▶ _Task requirements_: For each line in the records that contains "Партнерам", make a copy.

[Stored data entries]
***

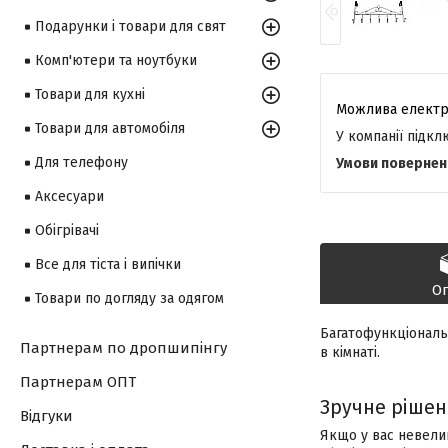
Подарунки і товари для свят
Комп'ютери та ноутбуки
Товари для кухні
Товари для автомобіля
У компанії підк
Для телефону
Аксесуари
Обігрівачі
Все для тіста і випічки
О
Товари по догляду за одягом
Багатофункціональн
Партнерам по дропшипінгу
в кімнаті.
Партнерам ОПТ
Зручне рішен
Відгуки
Якщо у вас невели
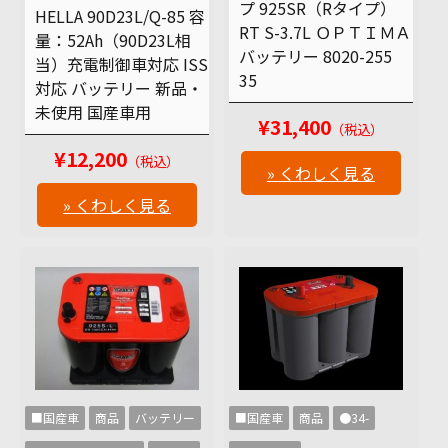
プ 925SR（Rタイプ）
HELLA 90D23L/Q-85 容
RT S-3.7L ＯＰＴＩＭＡ
量：52Ah（90D23L相
バッテリー 8020-255
当）充電制御車対応 ISS
35
対応 バッテリー 新品・
未使用 国産車用
¥31,400
（税込）
¥12,200
（税込）
» くわしく見る
» くわしく見る
■国産車
商品
バッテリー
■国産車
商品
●34-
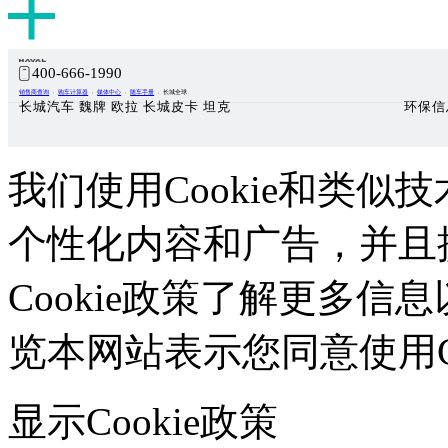
400-666-1990
销售商查询
购车计算器
媒体中心
随车手册
长城全球
长城汽车 魏牌 欧拉 长城皮卡 坦克
环保信
我们使用Cookie和类似技
个性化内容和广告，并且
Cookie政策了解更多信息
览本网站表示您同意使用Co
显示Cookie政策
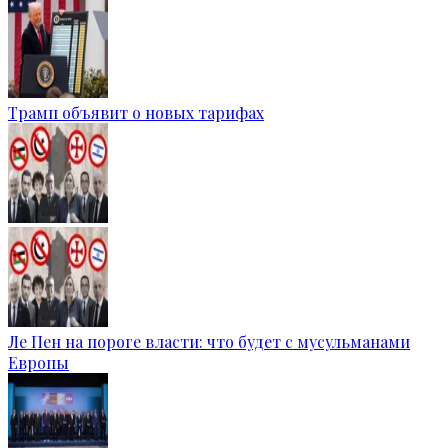
Трамп объявит о новых тарифах
Ле Пен на пороге власти: что будет с мусульманами
Европы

***

▶ _Result_:
Партнерам по дропшипінгу
Партнерам ОПТ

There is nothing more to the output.